Jeff and Family to Bent Tree
May 18-20 , 2008
We had looked forward to this trip to Bent Tree since it had been so long since they had been able to get up into the North Georgia mountain. We settled in for dinner at the house on Sunday, May 18.
After supper the girls were interested in learning to play chess. Rod with Elyse as she tries a few moves, but then Rod played games with Ashleigh and Jordan. They learned quickly and made progress in the game. We had a nice sunset and then played until fairly late.
The girls awoke in a playful mood and we had a good breakfast before the days activities.
The mountain laurels were blooming luxuriously along the roads.
We were getting ready for a hike to the top of the mountain and Brenda came outside with the girls.
Rod withAshleigh and Jordan at our traditional picture spot at the top of Buckskull as we head out on our hike.
We walked up Chestnut Cove Trail and then into the woods at the point where a huge old chestnut log lay. Jordan and Ashleigh are on top of it in the shot above left, but you can hardly see it. We told them the story of the Chestnut blight of 1927 that killed all the Chestnuts. Above right, Ashleigh holds a piece of the root of the bloodroot plant. We had told her that story as well and used the bloodroot as "warpaint" across her cheeks. We had seen some dramatic examples of the root color on the recent RA trip.
From the log we headed up the streambed, climbing steeply up to the ridge that takes us to the top of Big Stump Mountain.
I was very surprised to find what appears to be a yellow orchid about halfway up to the rock ridge from the road. It may be more in the class of a pitcher plant, but it is something I have never seen before here in this area and I have hiked it for more than 30 years.
The white violet was the most common bloom on that ridge, and there were big patches of them. It's intriquing that the white ones remain and the violet and yellow ones are gone at this date.
Ashleigh and Jordan in their queen of the woods poses on a long up on the ridgeline.
Jeff, Ashleigh and Jordan at the rock ridge that marks the end of the steepest part of the climb up Big Stump Mountain.

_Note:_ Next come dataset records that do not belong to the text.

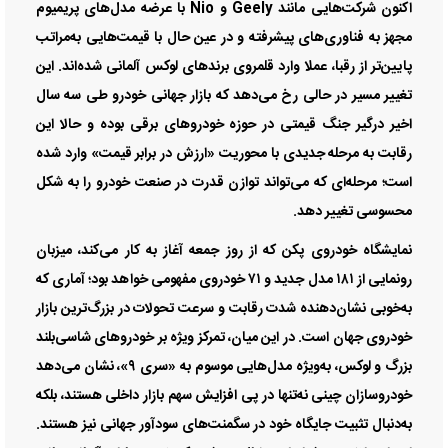
اکنون شرکت‌هایی مانند Geely و Nio با عرضه مدل‌های پریمیوم
مجهز به فناوری‌های پیشرفته و در عین حال با قیمت‌هایی به‌مراتب
پایین‌تر از رقبا، عملا وارد قلمروی برند‌های لوکس آلمانی شده‌اند. این
تغییر مسیر در حالی رخ می‌دهد که بازار جهانی خودرو طی سه سال
اخیر درگیر جنگ قیمتی در حوزه خودرو‌های برقی بوده و حالا این
رقابت به مرحله جدیدی با محوریت «ارزش در برابر قیمت» وارد شده
است؛ مرحله‌ای که می‌تواند توازن قدرت در صنعت خودرو را به شکل
محسوسی تغییر دهد.
نمایشگاه خودروی پکن که از روز جمعه آغاز به کار می‌کند، میزبان
رونمایی از ۱۸۱ مدل جدید و ۷۱ خودروی مفهومی خواهد بود؛ آماری که
به‌خوبی نشان‌دهنده شدت رقابت و سرعت تحولات در بزرگ‌ترین بازار
خودروی جهان است. در این میان، تمرکز ویژه بر خودرو‌های شاسی‌بلند
بزرگ و لوکس، به‌ویژه مدل‌هایی موسوم به «سری ۹»، نشان می‌دهد
خودروسازان چینی نه‌تنها در پی افزایش سهم بازار داخلی هستند، بلکه
به‌دنبال تثبیت جایگاه خود در سگمنت‌های سودآور جهانی نیز هستند.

A testament to the tenacity of life, the fern above was just hanging on to the bare rock wall, with tentacles going over the rock to find nutrients. The girls investigated everything, and found this neat green ball with a kind of filament structure inside.
I ran across and old friend, the buckeye butterfly as we crossed the top of Big Stump Mountain.
Passing the top of Big Stump Mountain, we continued up the ridge toward the top of Mt. Ogtlethorpe. We stopped off at our old climbing tree where many generations of RAs have climbed, and Ashleigh and Jordan had a go at the tree.
So we had two girls up in the tree in the beautiful woods high on the side of Mt. Ogtlethorpe.
Jeff gets into the climbing as well and then backs up Ashleigh as she makes it all the way across the bent tree to a neighboring tree where she could swing down.
We made it to the top of Mt. Ogtlethorpe at about 3300 ft! Jeff with Ashleigh and Jordan with one of the lakes of Big Canoe in the background.
Granddad Rod gets his chance to pose with the girls.
Another treat of this hike was finding this variety of trillium, which I had not seen for a long time. Ashleigh and Jordan found it under the lookout platform. The image at right shows the three-leaf structure of the plant.
The violet and white varieties of the trilium were found just a few feet away.
We headed back down from Mt. Oglethorpe and stopped on the driveway of the house closest to the tower on top of Big Stump Mountain. Ashleigh, Jeff and Jordan with a backdrop of Bent Tree's Lake Tamarack about 1500 feet below us. The image at right shows the location of the house where the picture is taken. This view of the mountain is from the beach.
||Ashleigh and Jordan coming down the steep hill behind the house. We had come down the steep service road from top of the mountain.|
Jeff makes the final approach to the house on the steep slope.
Jordan and Ashleigh in a big hollow tree just above the house on the mountainside.